Die "Café Sonntag"-Glosse von Julya Rabinowich

Wunderland revisited

Eine Nacherzählung zu Zeiten von Schlepperprozessen.

Wenn man Tagträume als kleine Fluchten aus dem Bekannten betrachtet, dann ist die Reise von Alice ins Wunderland ein Paradebeispiel der großen phantastischen Migration, ja eigentlich einer ganz und gar illegalen Migrationsbewegung ins Ungewisse. Wäre Alice übrigens heute zu ihrer Reise aufgebrochen, hätte man nicht nur sie mit der erstbesten Gelegenheit wieder aus dem Wunderland abgeschoben - schließlich ist der Kaninchenbau voll - sondern auch noch das weiße Kaninchen durch alle Instanzen eines absurden Prozesses gejagt - als mutmaßlicher Schlepper.

Als Schlepper agiert das weiße Kaninchen übrigens nicht nur chronisch unzuverlässig, sondern leidet dabei auch noch unter gewisser Zwänglichkeit. Allem Anschein nach handelt es sich bei diesem zwielichtigen Subjekt nur um einen kleinen Fisch, der höheren Bossen zuarbeitet, die sich geschickt im Hintergrund halten und an die man nicht so leicht herankommt: klar mafiöse Strukturen jedenfalls. Immerhin beherrscht die Geschleppte wenigstens die Landessprache, was auf eine Wirtschaftsflucht hindeutet.

Alice, die statt zu Hause zu bleiben und die Probleme dort vor Ort an der Wurzel anzupacken, lieber ihren Alltag verlässt, muss sich mit einem atemberaubenden Sturz mitten in eine neue Welt fallen lassen.
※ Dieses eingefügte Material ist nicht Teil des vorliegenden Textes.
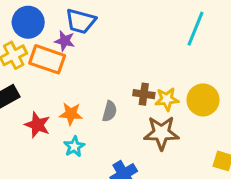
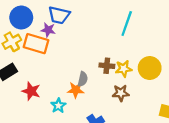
cyan line: (196, 29) -> (127, 24), moved
orange star: (71, 114) -> (76, 90), moved
brown star: (161, 133) -> (121, 93), size x0.7

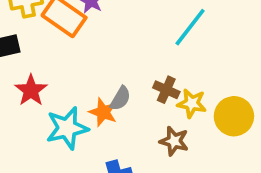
cyan line: (127, 24) -> (190, 27), moved
cyan star: (58, 106) -> (67, 128), size x1.6

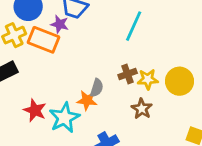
red star: (31, 90) -> (35, 110), moved
brown cross: (166, 90) -> (128, 74), turned -30
brown star: (174, 141) -> (142, 109), turned 30

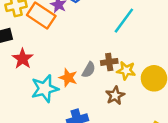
gray semicircle: (97, 88) -> (89, 70), moved
red star: (35, 110) -> (23, 59), moved

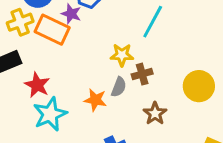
yellow star: (126, 71) -> (122, 55), moved
cyan star: (45, 89) -> (50, 114), moved

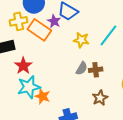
yellow star: (122, 55) -> (81, 40), moved
gray semicircle: (119, 87) -> (82, 68), moved
orange star: (95, 100) -> (42, 96), moved

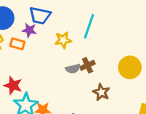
orange rectangle: (39, 30) -> (17, 44), size x0.6
gray semicircle: (82, 68) -> (73, 69), turned 64

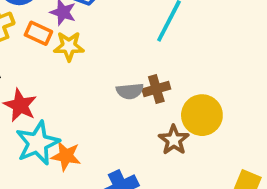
yellow star: (63, 40) -> (69, 46), moved
yellow circle: (130, 67) -> (202, 115), moved

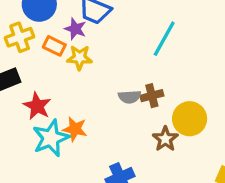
orange star: (66, 156) -> (75, 129), moved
Diese Welt ist nicht mit jener vergleichbar, die sie verlassen hat. Hier gilt es für die kleine Migrantin, sich möglichst schnell auf die Anforderungen des Wunderlandes einzustellen: Nichts ist, wie es scheint, und die meisten Begegnungen bergen nur noch größere Verwirrungen und Verirrungen, was eigentlich nur mit ihrer Integrationsunwilligkeit erklärt werden kann.

Der Hutmacher und der Märzhase wissen leidvolle Erfahrungen von ihrem Zusammentreffen zu berichten - das ungezogene Mädchen ist nicht einmal bereit, keinen Geburtstag zu feiern, was das Mindeste an hiesigem Anstand und dem Respekt gegenüber althergebrachten Traditionen gebieten würde. Andererseits ist Alice ein Paradebeispiel dessen, was Migrierende erwartet: Sie betritt eine Fremde, die ihr nach und nach vertrauter wird, deren Gesetze und Gepflogenheiten anfänglich nicht klar sind, deren Macht-und Freundschaftsverhältnisse erst durch bitteres Grenzenausloten erfahren werden müssen, und oft genug wird die Neuankommende Teil absurder Gerichtsverhandlungen und Beschuldigungen. So gesehen ist die Geschichte ihrer Flucht doch wieder recht realistisch.